# buds growing in gravel?



## floatingbear (Aug 30, 2010)

i purchased some buds from the store the other day and placed some under gravel. some into a log i have placed in my 30g. i was wondering if i needed to take any actions to ensure the budding of these underwater plants. i understand they do better in substrate but will do okay in gravel.


----------



## Dmaaaaax (Nov 20, 2008)

I would let them sit on top of the gravel until you start to see roots or leaves. Some buds can be buried all the way, some should be buried half-way. 
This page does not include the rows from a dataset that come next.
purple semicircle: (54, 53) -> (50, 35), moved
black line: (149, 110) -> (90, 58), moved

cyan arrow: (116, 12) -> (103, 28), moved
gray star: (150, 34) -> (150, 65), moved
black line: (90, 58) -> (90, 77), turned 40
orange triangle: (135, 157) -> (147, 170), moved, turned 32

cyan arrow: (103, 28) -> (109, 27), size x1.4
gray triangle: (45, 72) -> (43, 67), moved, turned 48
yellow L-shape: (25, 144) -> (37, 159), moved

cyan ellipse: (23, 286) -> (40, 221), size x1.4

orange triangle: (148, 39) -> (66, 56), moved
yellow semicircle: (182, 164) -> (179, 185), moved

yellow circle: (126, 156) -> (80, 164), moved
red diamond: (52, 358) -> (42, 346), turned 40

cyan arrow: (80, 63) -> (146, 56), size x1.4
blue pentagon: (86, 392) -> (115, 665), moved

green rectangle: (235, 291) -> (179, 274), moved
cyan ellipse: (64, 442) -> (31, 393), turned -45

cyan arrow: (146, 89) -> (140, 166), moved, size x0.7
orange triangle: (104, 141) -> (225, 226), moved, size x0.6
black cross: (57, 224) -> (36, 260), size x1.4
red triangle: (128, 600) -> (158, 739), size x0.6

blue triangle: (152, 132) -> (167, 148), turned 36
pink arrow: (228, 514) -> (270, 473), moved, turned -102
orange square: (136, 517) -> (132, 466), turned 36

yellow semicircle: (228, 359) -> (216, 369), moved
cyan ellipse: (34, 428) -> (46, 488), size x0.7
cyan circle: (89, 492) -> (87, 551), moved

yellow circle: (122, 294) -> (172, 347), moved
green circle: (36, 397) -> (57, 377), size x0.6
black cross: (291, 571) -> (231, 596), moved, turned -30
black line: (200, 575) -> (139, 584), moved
I have a tiger lotus, where the bud seems to like to break off from the main plant after a few months. The leaves root and probably start a new bud (under the gravel). The old bud then rolls around on the gravel and in a few weeks, I get new leaves.


----------



## mk4gti (Jun 15, 2010)

I constantly trim my tiger lotus down to the bulb. Sometimes i remove the plants and plant them, sometimes i throw them out. 2 bulbs have yielded me upwards of 25 sprout lings over a 3 month period.


----------



## floatingbear (Aug 30, 2010)

thanks for the information. ill let them sit on the gravel for a bit. they have all been buried. im not really sure what buds will grow into what though. it was just an assortment of different buds in one package.


----------